*Brief:*
With the pictures removed, retype the lines from the one holding "Disponibili tutti i" through the end of the records, exactly as written.

*Exercise data:*
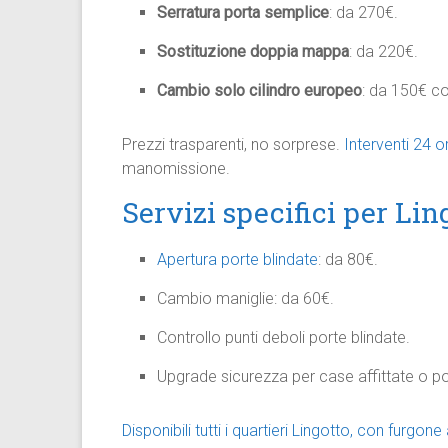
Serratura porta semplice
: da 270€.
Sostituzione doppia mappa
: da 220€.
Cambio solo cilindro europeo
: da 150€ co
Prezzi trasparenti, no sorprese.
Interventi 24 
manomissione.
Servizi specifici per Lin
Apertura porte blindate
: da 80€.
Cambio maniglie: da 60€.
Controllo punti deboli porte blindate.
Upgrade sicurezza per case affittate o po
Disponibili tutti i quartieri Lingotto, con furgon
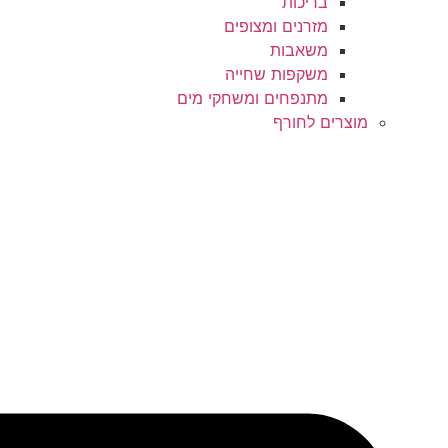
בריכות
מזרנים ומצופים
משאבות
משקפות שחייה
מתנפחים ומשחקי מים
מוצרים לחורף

*Answer box:*
Disponibili tutti i quartieri Lingotto, con furgon
בריכות
מזרנים ומצופים
משאבות
משקפות שחייה
מתנפחים ומשחקי מים
מוצרים לחורף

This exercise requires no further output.